- DIRECTIONS
A faithful copy of all the data is the goal; omit the pictures.

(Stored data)
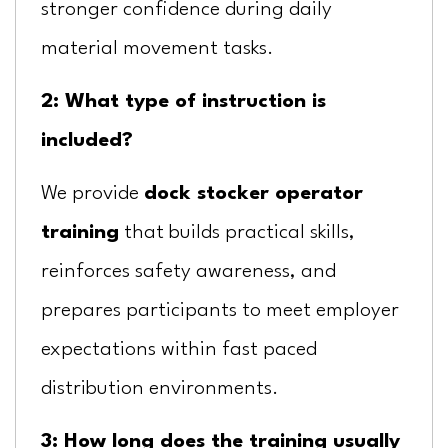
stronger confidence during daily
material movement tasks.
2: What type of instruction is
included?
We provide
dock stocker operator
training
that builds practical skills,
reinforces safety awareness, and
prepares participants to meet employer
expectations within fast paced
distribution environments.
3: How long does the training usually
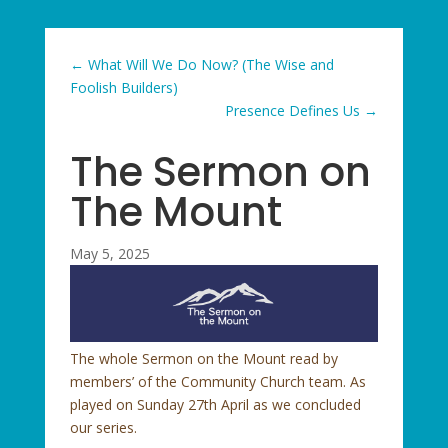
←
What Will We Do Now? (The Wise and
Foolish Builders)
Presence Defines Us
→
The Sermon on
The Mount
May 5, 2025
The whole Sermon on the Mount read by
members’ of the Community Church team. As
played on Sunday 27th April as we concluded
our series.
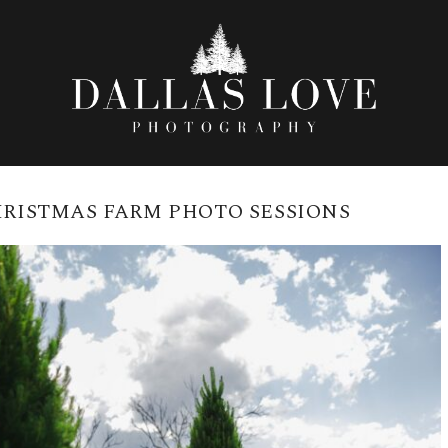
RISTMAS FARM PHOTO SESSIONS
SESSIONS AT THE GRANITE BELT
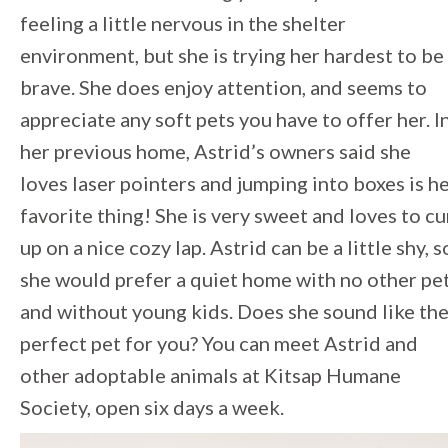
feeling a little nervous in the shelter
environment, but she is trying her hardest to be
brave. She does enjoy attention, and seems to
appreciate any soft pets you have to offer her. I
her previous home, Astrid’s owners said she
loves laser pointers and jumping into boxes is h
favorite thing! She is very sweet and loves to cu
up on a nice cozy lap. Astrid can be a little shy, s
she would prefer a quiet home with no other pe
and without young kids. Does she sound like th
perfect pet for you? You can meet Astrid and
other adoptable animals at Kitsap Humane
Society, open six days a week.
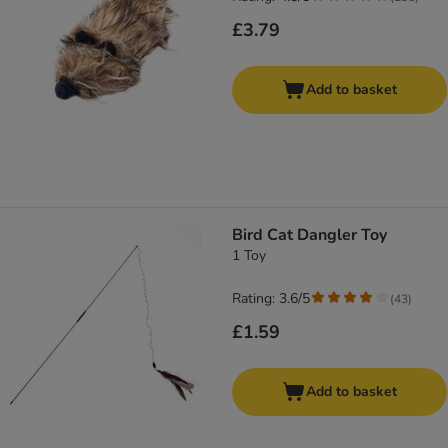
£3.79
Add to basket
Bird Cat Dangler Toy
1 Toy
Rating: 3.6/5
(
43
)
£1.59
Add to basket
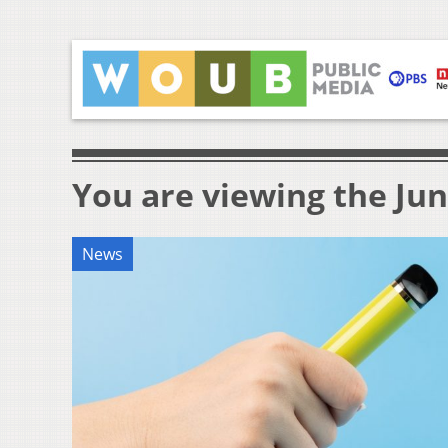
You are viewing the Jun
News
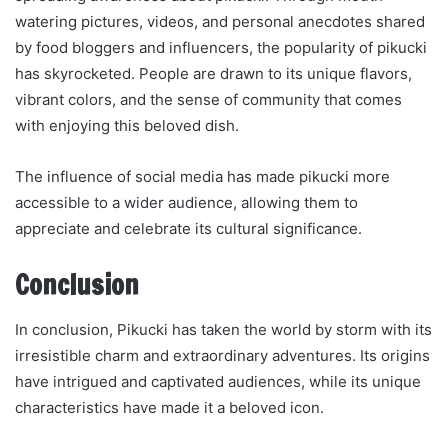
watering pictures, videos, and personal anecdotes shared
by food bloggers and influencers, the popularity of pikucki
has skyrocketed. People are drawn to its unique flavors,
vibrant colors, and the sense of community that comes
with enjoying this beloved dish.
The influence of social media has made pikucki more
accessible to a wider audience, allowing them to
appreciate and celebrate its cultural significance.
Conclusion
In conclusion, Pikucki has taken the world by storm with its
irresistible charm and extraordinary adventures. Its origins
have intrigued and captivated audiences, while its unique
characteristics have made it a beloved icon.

- COMPLETED EXERCISE
stronger confidence during daily
material movement tasks.
2: What type of instruction is
included?
We provide
dock stocker operator
training
that builds practical skills,
reinforces safety awareness, and
prepares participants to meet employer
expectations within fast paced
distribution environments.
3: How long does the training usually
←
What Will We Do Now? (The Wise and
Foolish Builders)
Presence Defines Us
→
The Sermon on
The Mount
May 5, 2025
The whole Sermon on the Mount read by
members’ of the Community Church team. As
played on Sunday 27th April as we concluded
our series.
RISTMAS FARM PHOTO SESSIONS
SESSIONS AT THE GRANITE BELT
feeling a little nervous in the shelter
environment, but she is trying her hardest to be
brave. She does enjoy attention, and seems to
appreciate any soft pets you have to offer her. I
her previous home, Astrid’s owners said she
loves laser pointers and jumping into boxes is h
favorite thing! She is very sweet and loves to cu
up on a nice cozy lap. Astrid can be a little shy, s
she would prefer a quiet home with no other pe
and without young kids. Does she sound like th
perfect pet for you? You can meet Astrid and
other adoptable animals at Kitsap Humane
Society, open six days a week.
£3.79
Add to basket
Bird Cat Dangler Toy
1 Toy
Rating: 3.6/5
(
43
)
£1.59
Add to basket
You are viewing the Jun
News
watering pictures, videos, and personal anecdotes shared
by food bloggers and influencers, the popularity of pikucki
has skyrocketed. People are drawn to its unique flavors,
vibrant colors, and the sense of community that comes
with enjoying this beloved dish.
The influence of social media has made pikucki more
accessible to a wider audience, allowing them to
appreciate and celebrate its cultural significance.
Conclusion
In conclusion, Pikucki has taken the world by storm with its
irresistible charm and extraordinary adventures. Its origins
have intrigued and captivated audiences, while its unique
characteristics have made it a beloved icon.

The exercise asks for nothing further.